> [Prompt]:
Give the number of lines in the records below that include "screenshot", and nothing more.

> [Information supplied]:

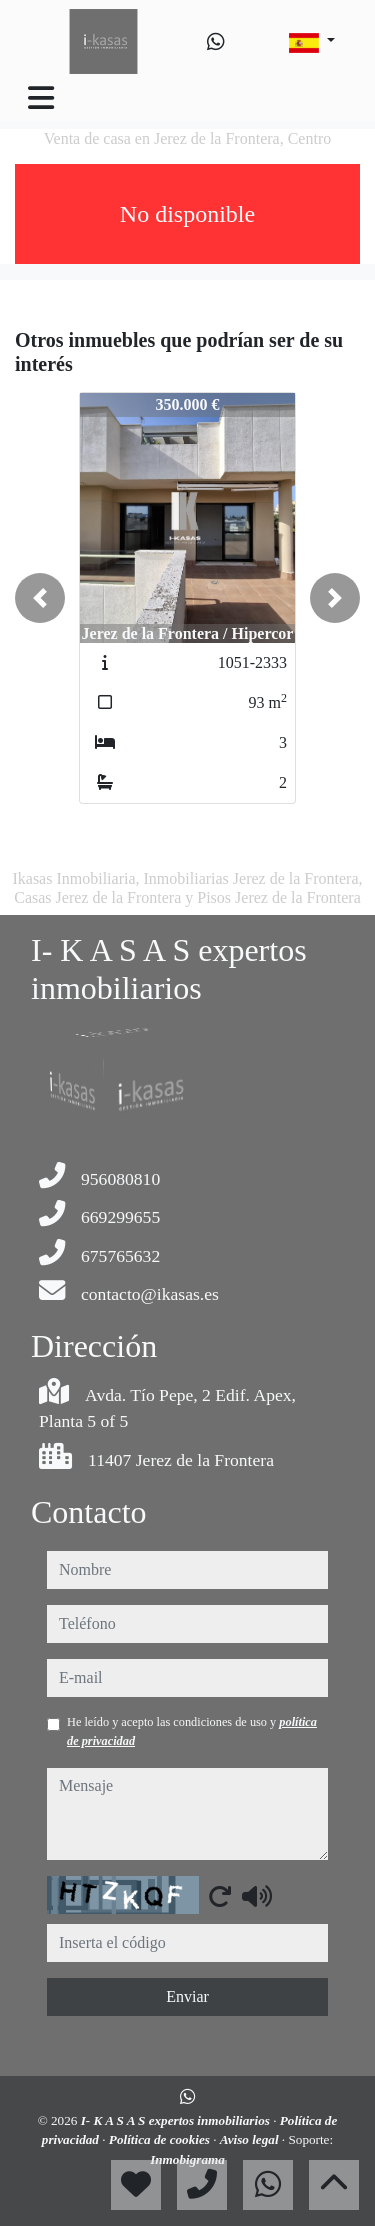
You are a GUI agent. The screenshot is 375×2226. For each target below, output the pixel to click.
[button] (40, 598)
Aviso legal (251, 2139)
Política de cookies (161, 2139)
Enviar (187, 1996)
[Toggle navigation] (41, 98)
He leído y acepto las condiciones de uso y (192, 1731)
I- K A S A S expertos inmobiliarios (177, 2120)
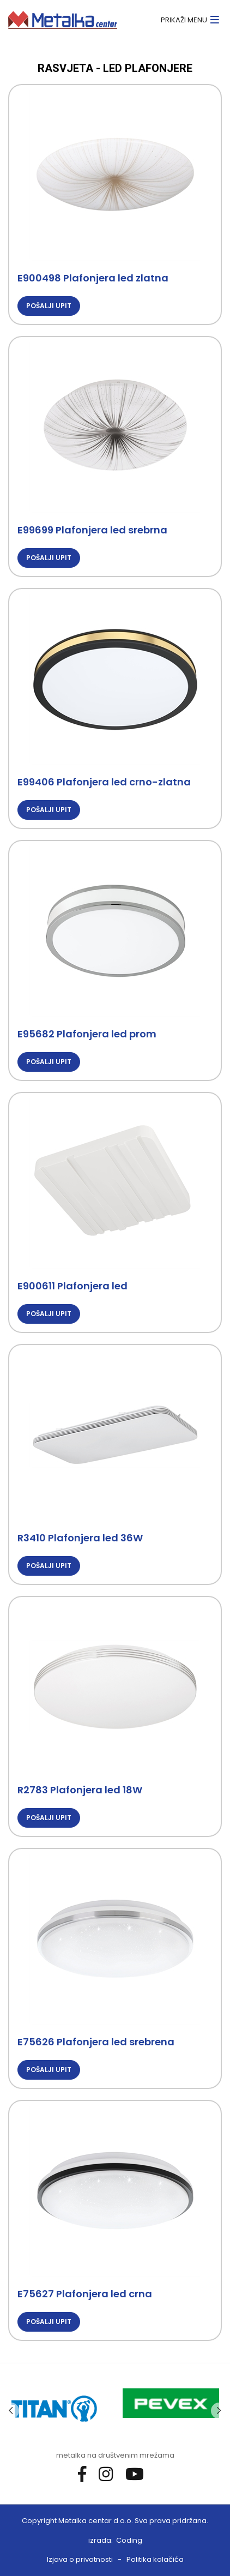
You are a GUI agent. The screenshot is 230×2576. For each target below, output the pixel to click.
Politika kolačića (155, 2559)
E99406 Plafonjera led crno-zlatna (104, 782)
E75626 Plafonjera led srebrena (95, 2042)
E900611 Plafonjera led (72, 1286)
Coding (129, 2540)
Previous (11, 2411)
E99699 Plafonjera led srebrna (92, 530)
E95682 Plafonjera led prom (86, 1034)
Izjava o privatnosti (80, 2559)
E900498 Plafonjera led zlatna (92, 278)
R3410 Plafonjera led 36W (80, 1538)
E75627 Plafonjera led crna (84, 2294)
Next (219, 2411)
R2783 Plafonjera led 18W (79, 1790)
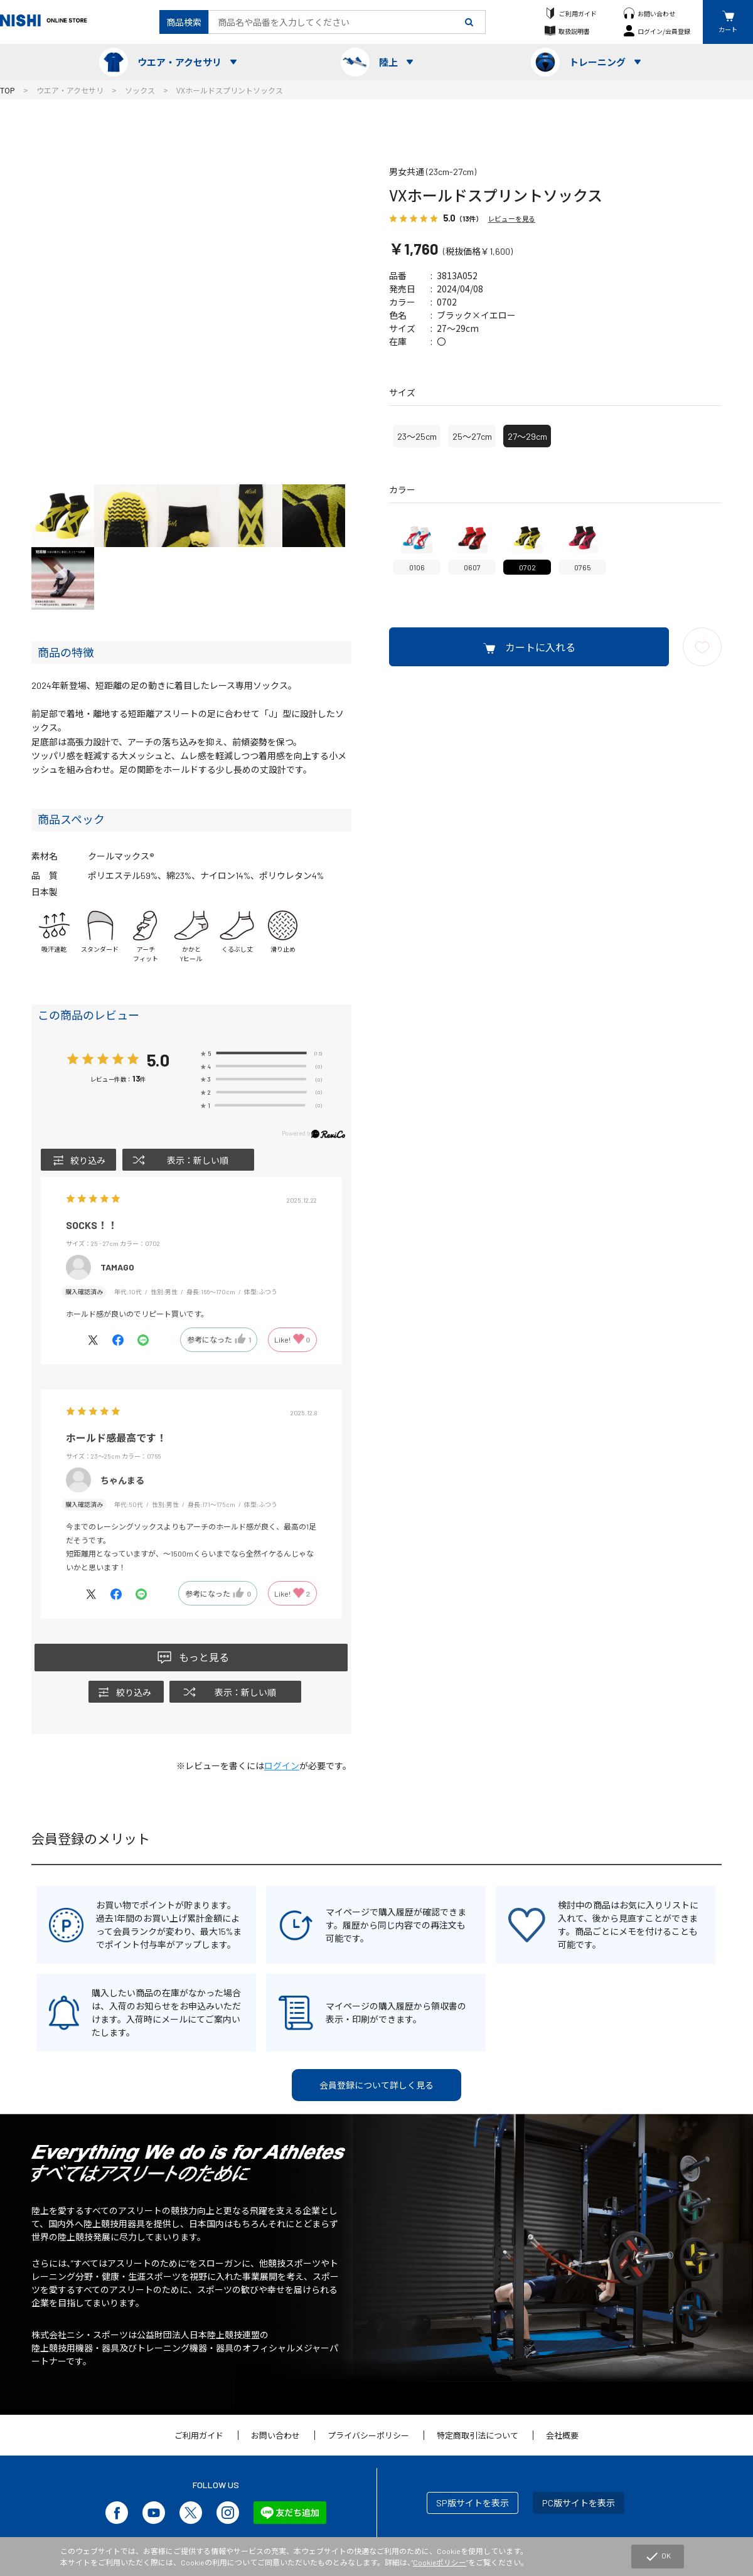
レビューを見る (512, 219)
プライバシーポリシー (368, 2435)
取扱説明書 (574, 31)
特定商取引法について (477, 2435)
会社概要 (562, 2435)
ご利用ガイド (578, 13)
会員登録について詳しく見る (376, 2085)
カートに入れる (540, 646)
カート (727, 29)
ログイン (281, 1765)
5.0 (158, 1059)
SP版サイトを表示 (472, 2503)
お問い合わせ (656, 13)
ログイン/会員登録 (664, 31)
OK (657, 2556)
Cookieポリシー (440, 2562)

--

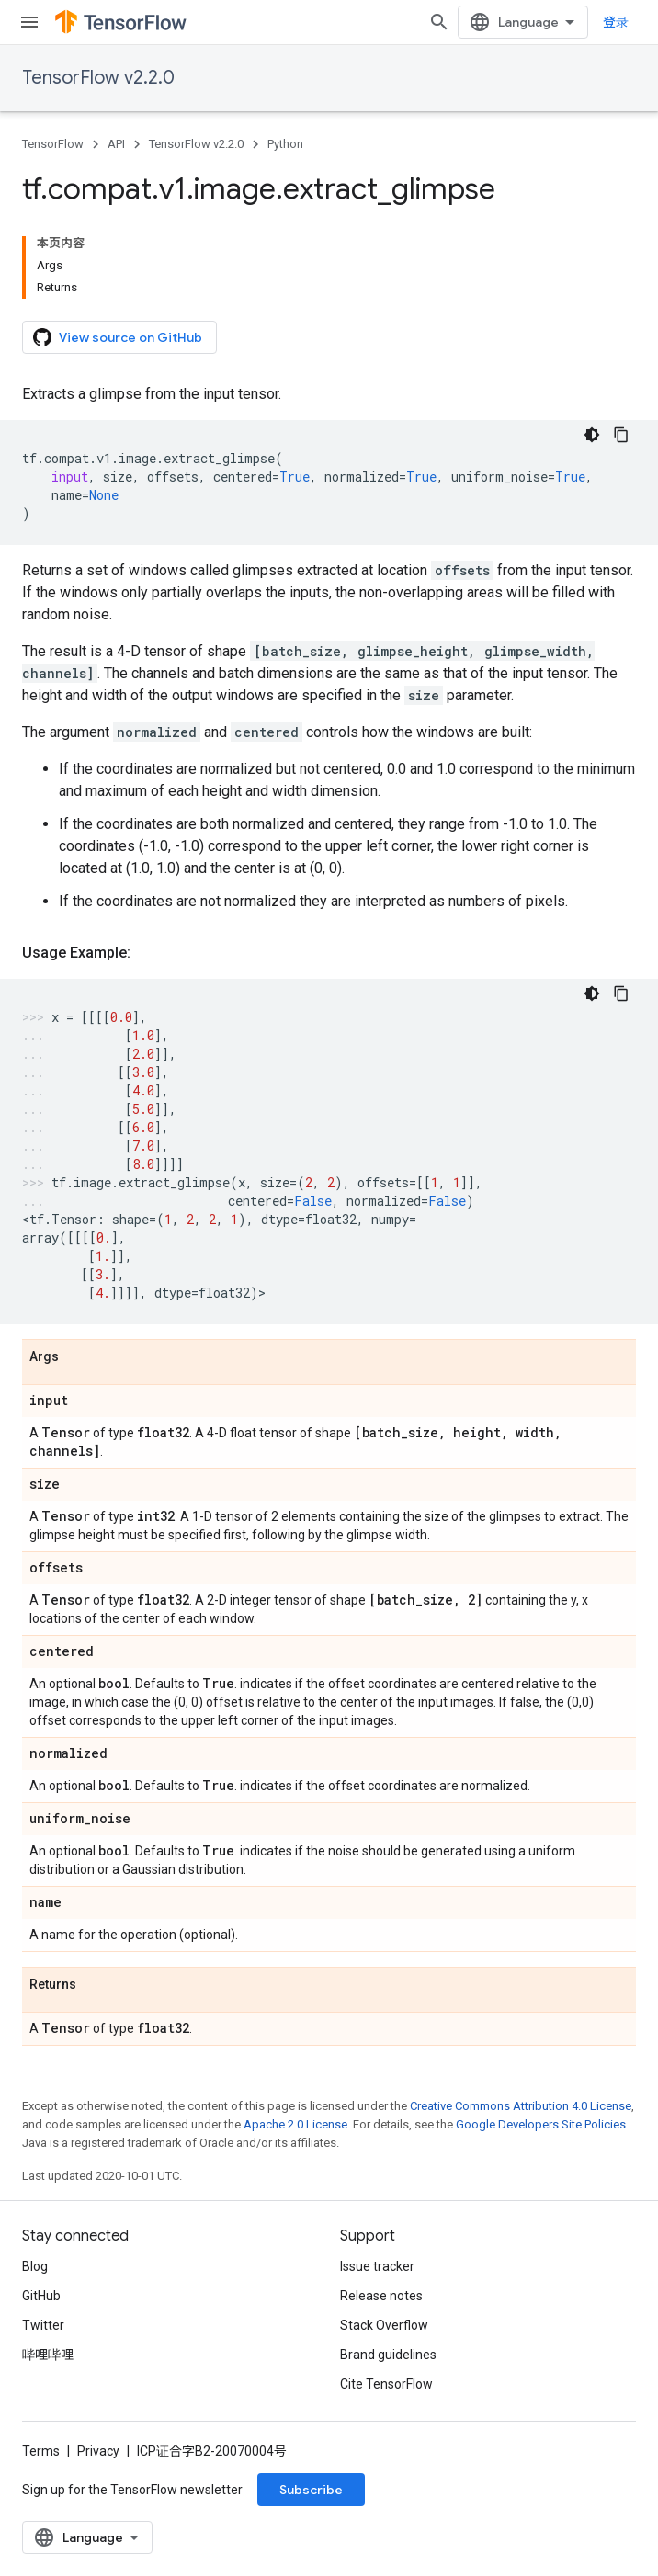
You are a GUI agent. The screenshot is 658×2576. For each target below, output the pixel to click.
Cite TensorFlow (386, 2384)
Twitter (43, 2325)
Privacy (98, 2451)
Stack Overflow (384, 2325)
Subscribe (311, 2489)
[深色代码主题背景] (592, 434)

> [Solution to the exercise]:
3